As a centre for bariatric surgery, St. Joe's has been providing bariatric surgery for the last five years. In 2009 when the University of Toronto Collaborative Bariatric Surgery Program was created, St. Joe's and five other Toronto-area hospitals became surgical sites of excellence for this specialized surgery and two intake and assessment centres were developed.
Since then, an assessment clinic was opened in Sudbury which partners exclusively with St. Joe's to provide surgical assessment, surgery and follow up care for bariatric patients.
"The way the program works is that prior to having bariatric surgery, patients must undergo an initial screening conducted by a nurse, a dietitian, psychologist, internist and surgeon at one of two intake centers," said Dr. Lloyd Smith, Chief of Surgery at St. Joseph's.

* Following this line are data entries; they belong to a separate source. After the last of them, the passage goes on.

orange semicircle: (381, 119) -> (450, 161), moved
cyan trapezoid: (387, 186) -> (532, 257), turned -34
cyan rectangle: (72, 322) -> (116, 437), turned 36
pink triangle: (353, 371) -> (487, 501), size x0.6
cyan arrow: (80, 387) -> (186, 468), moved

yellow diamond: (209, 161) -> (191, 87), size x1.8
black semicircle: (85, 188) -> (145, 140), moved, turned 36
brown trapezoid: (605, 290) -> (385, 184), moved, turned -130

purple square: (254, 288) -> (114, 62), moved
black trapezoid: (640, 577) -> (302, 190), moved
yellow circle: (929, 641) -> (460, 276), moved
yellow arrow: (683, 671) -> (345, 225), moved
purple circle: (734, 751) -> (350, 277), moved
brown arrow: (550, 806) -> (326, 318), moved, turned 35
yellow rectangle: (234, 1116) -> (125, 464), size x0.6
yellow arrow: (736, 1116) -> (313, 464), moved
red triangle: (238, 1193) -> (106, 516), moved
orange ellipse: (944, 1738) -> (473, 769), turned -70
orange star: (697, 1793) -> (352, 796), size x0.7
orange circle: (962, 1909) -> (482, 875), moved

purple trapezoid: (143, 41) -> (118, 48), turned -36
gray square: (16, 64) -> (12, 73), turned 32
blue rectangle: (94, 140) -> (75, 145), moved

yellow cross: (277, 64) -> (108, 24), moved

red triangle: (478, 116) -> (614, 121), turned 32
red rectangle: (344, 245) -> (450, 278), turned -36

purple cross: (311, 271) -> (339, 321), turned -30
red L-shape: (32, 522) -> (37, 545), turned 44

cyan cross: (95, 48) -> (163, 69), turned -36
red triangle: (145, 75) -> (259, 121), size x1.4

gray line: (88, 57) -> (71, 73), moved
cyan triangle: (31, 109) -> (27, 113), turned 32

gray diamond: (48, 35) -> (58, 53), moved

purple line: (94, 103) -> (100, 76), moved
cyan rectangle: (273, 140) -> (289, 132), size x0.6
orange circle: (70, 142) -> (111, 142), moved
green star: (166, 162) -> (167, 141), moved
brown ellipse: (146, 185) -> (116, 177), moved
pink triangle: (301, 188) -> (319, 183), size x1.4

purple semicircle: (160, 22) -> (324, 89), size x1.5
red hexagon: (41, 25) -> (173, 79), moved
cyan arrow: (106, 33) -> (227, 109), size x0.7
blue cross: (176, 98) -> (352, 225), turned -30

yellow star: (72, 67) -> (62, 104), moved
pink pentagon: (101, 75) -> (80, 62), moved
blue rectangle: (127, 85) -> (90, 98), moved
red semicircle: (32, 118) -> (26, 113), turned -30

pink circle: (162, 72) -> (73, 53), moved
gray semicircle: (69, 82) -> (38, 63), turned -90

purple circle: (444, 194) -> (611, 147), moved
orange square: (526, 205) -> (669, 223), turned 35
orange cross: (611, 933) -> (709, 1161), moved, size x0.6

"Patients referred to the Sudbury clinic would go to that clinic to see the nurse, dietitian and so forth but will have their surgical assessment conducted by myself, Dr. Paul Sullivan or Dr. David Lindsay via video teleconferencing through OTN. We would talk to the patient about the benefits and risks of having bariatric surgery. We are the only hospital to do this because we are the only one that is remote," said Dr. Smith.
Dr. Smith explains that since the northern part of the province is very well connected through OTN, that this is a great way for St. Joe's to conduct the surgical assessments and follow up care for the Sudbury clinic patients.
"The first time a (St. Joe's) bariatric patient would come to Toronto would be for their pre-anaesthetic work up, three to four weeks prior to surgery," said Dr. Smith. "The benefit for our patients of not having to travel (to Toronto) several times for appointments before surgery is significant, because these patients don't drive. Through OTN we are saving our patients two days worth of travel for them for a 15-minute appointment," he said.
"It's actually pretty cool the way it's set up," said Dr. Smith. "The appointments are booked in advance by the Sudbury clinic and are set at 15-minute intervals. So, if it's a 15-minute appointment we speak for 13 minutes and a voice comes on and says you have two minutes left. Then at 15 minutes the connection just flips to the next patient. The OTN set ups are quite sophisticated so the Ministry of Health and Long-Term Care (MOHLTC) has them in hospitals – so that patients would be at their local hospital for the video conference."
Bariatric surgery, or weight loss surgery, is a type of procedure performed on people who are obese, for the purpose of losing weight. As part of the Ontario MOHLTC's diabetes strategy, funding has been provided to increase the number of surgeries that can be performed throughout the province. The surgery is done laproscopically, which allows for a quick recovery period. Patients are expected to stay in hospital only one to two nights after surgery and should be able to return to normal activity after three to four weeks. Last year, St. Joe's conducted 209 bariatric surgeries.
Using OTN, our surgeons can continue to follow bariatric surgery patients for five years after their procedure. Based on the patient, surgical follow up appointments can vary, anywhere from one to four times per year, said Dr. Smith.